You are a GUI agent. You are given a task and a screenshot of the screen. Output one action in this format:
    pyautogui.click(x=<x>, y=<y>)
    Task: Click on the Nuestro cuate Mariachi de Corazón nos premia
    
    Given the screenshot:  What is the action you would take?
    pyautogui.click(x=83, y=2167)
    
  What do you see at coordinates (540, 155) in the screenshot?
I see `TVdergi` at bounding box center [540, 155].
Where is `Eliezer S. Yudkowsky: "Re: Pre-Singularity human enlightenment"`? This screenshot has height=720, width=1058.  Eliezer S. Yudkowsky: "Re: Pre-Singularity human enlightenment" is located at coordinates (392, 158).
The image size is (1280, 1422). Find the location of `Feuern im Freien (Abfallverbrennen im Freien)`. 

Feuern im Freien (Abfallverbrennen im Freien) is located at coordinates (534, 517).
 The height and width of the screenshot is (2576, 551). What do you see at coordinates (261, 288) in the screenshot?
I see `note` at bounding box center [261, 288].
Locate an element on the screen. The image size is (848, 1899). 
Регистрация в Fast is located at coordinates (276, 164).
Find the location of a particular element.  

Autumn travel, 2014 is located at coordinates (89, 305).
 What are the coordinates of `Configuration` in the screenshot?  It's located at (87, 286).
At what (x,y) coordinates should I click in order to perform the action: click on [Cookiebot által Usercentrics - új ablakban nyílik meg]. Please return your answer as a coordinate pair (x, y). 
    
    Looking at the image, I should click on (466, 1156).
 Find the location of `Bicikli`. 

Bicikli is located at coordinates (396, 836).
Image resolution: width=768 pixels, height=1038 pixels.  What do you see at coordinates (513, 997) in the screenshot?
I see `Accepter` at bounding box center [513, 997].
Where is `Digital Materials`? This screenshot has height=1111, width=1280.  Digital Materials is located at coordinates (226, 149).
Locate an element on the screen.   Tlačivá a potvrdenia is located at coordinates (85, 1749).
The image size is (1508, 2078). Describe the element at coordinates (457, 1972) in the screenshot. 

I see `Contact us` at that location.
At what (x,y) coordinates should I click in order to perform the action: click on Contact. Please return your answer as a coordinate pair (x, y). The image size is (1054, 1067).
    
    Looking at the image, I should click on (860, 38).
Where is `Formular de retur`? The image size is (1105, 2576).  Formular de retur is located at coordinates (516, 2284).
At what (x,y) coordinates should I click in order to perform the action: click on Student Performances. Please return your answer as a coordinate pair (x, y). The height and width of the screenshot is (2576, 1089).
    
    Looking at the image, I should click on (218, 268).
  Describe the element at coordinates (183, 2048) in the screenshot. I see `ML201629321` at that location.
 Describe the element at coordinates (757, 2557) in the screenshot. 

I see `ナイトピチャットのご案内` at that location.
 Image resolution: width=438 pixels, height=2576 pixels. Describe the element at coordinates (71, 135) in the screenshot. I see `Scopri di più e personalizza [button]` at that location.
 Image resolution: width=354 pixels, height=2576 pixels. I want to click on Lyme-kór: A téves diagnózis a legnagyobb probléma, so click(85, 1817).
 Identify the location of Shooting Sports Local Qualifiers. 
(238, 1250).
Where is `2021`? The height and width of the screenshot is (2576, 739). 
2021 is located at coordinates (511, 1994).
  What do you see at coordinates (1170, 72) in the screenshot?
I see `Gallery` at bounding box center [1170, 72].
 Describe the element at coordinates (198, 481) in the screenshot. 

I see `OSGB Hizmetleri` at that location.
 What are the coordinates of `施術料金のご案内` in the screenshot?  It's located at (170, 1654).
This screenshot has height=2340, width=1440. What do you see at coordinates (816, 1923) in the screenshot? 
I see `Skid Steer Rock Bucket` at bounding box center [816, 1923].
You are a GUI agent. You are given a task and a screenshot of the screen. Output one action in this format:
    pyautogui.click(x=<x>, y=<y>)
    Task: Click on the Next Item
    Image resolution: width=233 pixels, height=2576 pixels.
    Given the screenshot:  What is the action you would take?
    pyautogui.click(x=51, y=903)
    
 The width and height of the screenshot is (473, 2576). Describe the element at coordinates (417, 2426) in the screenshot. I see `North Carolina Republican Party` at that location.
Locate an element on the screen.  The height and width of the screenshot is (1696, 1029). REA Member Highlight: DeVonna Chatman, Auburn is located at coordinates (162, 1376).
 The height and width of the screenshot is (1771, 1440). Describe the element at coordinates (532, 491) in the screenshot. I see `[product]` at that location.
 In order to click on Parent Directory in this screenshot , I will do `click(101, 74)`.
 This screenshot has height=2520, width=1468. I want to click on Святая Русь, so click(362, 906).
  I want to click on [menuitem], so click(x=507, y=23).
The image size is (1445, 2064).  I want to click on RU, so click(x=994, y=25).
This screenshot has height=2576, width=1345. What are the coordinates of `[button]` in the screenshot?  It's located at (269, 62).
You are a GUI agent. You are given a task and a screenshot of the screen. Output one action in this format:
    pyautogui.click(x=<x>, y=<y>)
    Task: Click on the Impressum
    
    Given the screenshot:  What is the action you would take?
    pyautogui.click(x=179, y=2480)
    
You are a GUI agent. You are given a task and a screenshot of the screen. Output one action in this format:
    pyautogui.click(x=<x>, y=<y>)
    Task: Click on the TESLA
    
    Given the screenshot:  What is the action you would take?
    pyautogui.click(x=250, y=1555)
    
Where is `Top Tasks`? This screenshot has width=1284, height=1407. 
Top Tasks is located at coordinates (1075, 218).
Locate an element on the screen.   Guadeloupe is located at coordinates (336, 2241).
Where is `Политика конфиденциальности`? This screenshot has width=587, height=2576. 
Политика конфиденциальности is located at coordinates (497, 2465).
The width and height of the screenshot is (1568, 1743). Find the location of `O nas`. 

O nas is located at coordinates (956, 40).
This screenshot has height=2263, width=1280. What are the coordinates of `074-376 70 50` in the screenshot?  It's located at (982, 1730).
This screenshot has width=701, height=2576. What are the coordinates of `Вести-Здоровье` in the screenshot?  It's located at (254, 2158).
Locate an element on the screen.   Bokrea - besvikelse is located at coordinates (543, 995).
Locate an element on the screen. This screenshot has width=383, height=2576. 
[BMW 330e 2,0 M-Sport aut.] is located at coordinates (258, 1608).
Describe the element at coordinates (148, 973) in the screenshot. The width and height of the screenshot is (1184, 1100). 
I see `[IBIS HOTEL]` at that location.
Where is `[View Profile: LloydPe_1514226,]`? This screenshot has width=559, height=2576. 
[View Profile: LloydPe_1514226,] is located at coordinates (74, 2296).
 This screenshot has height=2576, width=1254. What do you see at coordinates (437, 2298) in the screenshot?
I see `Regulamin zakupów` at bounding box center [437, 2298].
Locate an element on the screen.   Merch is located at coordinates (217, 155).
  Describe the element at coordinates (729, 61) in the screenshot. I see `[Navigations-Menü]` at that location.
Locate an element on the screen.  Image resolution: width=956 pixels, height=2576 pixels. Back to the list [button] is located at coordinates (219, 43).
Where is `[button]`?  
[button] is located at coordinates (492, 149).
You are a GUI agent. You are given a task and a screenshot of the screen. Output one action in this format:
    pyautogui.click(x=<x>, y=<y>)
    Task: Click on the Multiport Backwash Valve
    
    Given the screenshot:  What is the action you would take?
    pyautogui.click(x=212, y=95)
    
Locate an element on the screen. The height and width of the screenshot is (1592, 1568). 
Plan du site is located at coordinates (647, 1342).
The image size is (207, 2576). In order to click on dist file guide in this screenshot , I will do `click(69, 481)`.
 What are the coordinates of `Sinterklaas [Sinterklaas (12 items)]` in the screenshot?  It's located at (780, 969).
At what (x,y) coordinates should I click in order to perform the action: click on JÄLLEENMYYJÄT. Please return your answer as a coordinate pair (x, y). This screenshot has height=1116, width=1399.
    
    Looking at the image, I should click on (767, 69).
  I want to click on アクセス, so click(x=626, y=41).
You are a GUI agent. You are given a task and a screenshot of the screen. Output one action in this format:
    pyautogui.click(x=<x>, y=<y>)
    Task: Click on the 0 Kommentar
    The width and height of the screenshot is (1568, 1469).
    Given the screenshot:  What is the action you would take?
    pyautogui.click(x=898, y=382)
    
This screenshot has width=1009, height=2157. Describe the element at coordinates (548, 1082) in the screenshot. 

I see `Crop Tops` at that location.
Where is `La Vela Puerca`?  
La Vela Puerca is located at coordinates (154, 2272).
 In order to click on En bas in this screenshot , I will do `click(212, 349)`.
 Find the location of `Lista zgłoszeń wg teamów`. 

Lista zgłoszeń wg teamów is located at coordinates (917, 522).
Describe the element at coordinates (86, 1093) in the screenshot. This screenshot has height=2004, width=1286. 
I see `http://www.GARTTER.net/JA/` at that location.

——————————

WHAT THE TASK ASKS - Where the data above reaches the line holding "The image size is (1445, 2064).", begin printing, and stop after the line holding "This screenshot has height=2576, width=1345.". Each line must be reproduced exactly, with nothing else added.

EXERCISE RESPONSE -
The image size is (1445, 2064).  I want to click on RU, so click(x=994, y=25).
This screenshot has height=2576, width=1345. What are the coordinates of `[button]` in the screenshot?  It's located at (269, 62).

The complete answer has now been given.